Her eyes were huge and gold and molten. "You did say you liked to practice what you were great at."

Miles had never realized how susceptible he was to flattery from tall women. A weakness he must guard against. Sometime.

They retired to his cabin and practiced assiduously till halfway to Escobar.

Afterword


The stories in this volume are grouped by an internal series chronology that I could scarcely have imagined when I wrote the first of them. Not only did I not know then how important certain ideas were going to be to my later work, I didn't realize just how long "later" was going to run. It is not quite serendipity that they also form a thematic unit, all touching variously on meditations of mine regarding human evolution, reproduction, bioethics, and gender issues.

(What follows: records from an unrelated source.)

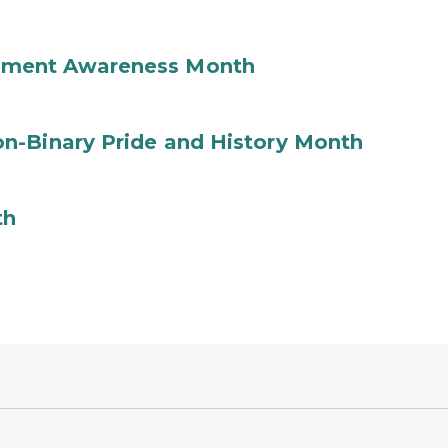
ement Awareness Month
n-Binary Pride and History Month
th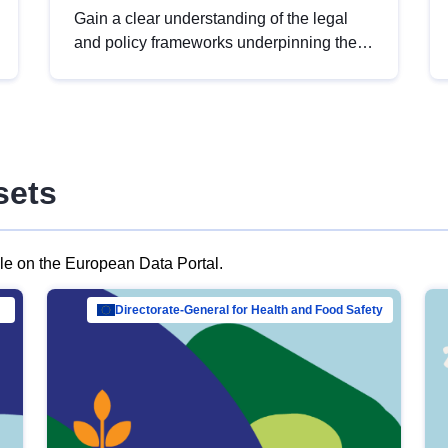
Gain a clear understanding of the legal
and policy frameworks underpinning the
European data strategy, including the
legal implications of data sharing and
dataset licensing. This introduction will
help you navigate key developments in
this policy area, ensuring compliance and
sets
promoting the strategic use of data in line
with EU regulations.
ble on the European Data Portal.
al Mar…
Directorate-General for Health and Food Safety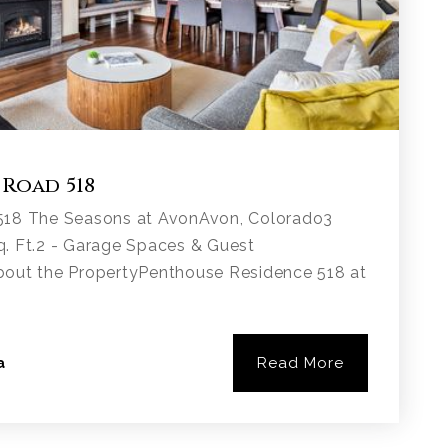
 Road 518
518 The Seasons at AvonAvon, Colorado3
. Ft.2 - Garage Spaces & Guest
bout the PropertyPenthouse Residence 518 at
Read More
a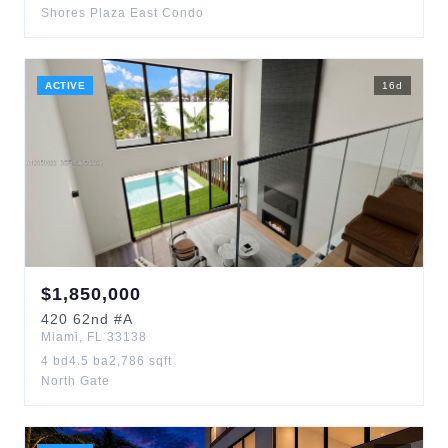
Shores Plaza East Condo
ACTIVE
16
d
$
1,850,000
420
62nd
#A
Miami
,
FL
33138
4
bd
4.5
ba
2,786
sqft
North Gate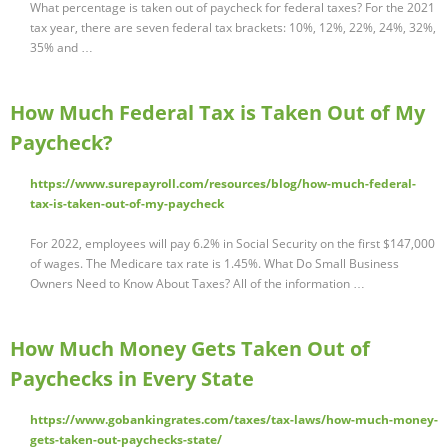
What percentage is taken out of paycheck for federal taxes? For the 2021
tax year, there are seven federal tax brackets: 10%, 12%, 22%, 24%, 32%,
35% and …
How Much Federal Tax is Taken Out of My
Paycheck?
https://www.surepayroll.com/resources/blog/how-much-federal-
tax-is-taken-out-of-my-paycheck
For 2022, employees will pay 6.2% in Social Security on the first $147,000
of wages. The Medicare tax rate is 1.45%. What Do Small Business
Owners Need to Know About Taxes? All of the information …
How Much Money Gets Taken Out of
Paychecks in Every State
https://www.gobankingrates.com/taxes/tax-laws/how-much-money-
gets-taken-out-paychecks-state/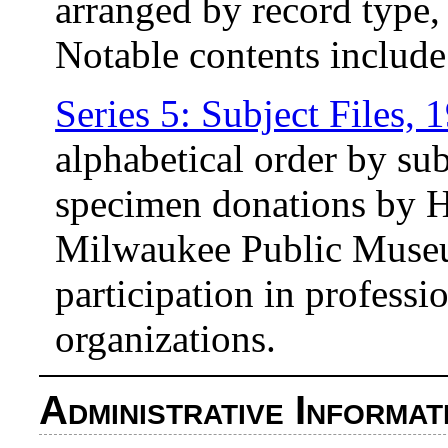
arranged by record type, 
Notable contents include
Series 5: Subject Files,
alphabetical order by su
specimen donations by Ha
Milwaukee Public Museum
participation in professi
organizations.
Administrative Informat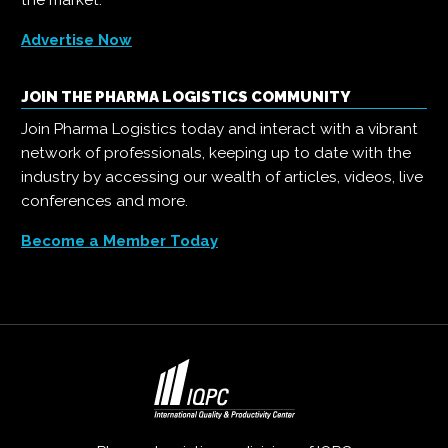
the market.
Advertise Now
JOIN THE PHARMA LOGISTICS COMMUNITY
Join Pharma Logistics today and interact with a vibrant
network of professionals, keeping up to date with the
industry by accessing our wealth of articles, videos, live
conferences and more.
Become a Member Today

Ethan of Athos was my third novel, written in 1985 (published 1986), Cetaganda my eleventh, written in 1995 (published 1996), making these two stories slices of my thinking on these issues exactly a decade apart. "Labyrinth" fell in between, written in 1988 to be part of a planned novella collection, Borders of Infinity, which was published by Baen Books in late 1989. The story also appeared in Analog magazine that August with delightful cover and interior art by Frank Kelly Freas, an artist whose work always signaled "Fun fiction here!" to me back when I read Analog in my teens. Other readers must have agreed, because "Labyrinth" won the Analog reader's poll for best novella that year.

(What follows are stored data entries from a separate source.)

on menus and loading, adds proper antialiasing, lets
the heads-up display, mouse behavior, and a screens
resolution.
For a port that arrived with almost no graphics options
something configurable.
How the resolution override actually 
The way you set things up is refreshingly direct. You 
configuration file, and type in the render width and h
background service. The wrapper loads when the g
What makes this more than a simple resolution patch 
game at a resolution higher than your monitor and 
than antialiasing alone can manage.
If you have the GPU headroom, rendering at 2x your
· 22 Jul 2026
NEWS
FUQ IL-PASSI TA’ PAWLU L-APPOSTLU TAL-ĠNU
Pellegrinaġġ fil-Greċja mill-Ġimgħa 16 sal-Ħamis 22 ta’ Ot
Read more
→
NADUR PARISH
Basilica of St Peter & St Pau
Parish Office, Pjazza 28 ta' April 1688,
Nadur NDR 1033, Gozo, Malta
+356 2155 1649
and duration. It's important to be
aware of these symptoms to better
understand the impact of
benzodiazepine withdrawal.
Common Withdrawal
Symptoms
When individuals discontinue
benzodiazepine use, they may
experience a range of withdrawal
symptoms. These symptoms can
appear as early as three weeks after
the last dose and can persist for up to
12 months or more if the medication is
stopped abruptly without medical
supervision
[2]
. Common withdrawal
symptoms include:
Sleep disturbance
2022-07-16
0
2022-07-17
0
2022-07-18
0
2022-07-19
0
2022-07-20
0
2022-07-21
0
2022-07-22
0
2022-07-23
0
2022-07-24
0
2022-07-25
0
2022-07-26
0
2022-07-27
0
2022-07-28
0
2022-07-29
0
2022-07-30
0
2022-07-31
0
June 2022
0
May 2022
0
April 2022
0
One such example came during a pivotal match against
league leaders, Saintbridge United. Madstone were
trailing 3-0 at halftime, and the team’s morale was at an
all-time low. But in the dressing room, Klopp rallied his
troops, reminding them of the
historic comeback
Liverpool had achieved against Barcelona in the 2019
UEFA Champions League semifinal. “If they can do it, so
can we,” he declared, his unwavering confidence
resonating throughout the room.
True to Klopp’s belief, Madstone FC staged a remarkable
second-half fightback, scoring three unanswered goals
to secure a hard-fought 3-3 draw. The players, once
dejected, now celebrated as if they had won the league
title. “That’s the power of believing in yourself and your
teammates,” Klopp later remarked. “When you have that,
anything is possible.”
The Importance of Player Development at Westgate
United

At the time I wrote Ethan of Athos, I had not yet sold any novels, though two completed works were making the rounds of New York publishers. I had, however, made my first short story sale, and on the boost to my morale so provided, I embarked on my third novel. I was groping around for the magic trick by which I might break in, and among the advice I collected was "Try something short. The editors are less daunted by thinner manuscripts on their slush piles, and maybe they'll read it sooner!" So I was determined to keep the length under strict control. I still wasn't sure I would be able to sell the books as a series, although I quite liked the universe I had begun to develop, so I also wanted the next thing to be series-optional, not dependent on the two prior books but connectable to them if some editor did see the light. But more importantly—in the course of my first novel, Shards of Honor, I had tossed off as a mere sidebar the idea of the uterine replicator. Upon consideration, this appeared to me more and more a piece of technology that really did have the potential to change the world, and I wanted to explore some of those possible changes.

Extra-uterine gestation is not a new idea in SF. Aldous Huxley first used it way back in the early thirties in Brave New World, but being who and where he was, used it mainly as part of a metaphoric exploration of specifically British class issues. I was a child of another country and time, with a very different worldview, and other issues interested me a lot more. Primary among my beliefs was that, given humanity as I knew it, there wasn't going to be just one way any new tech would be applied—and that the results were going to be even more chaotic than the causes.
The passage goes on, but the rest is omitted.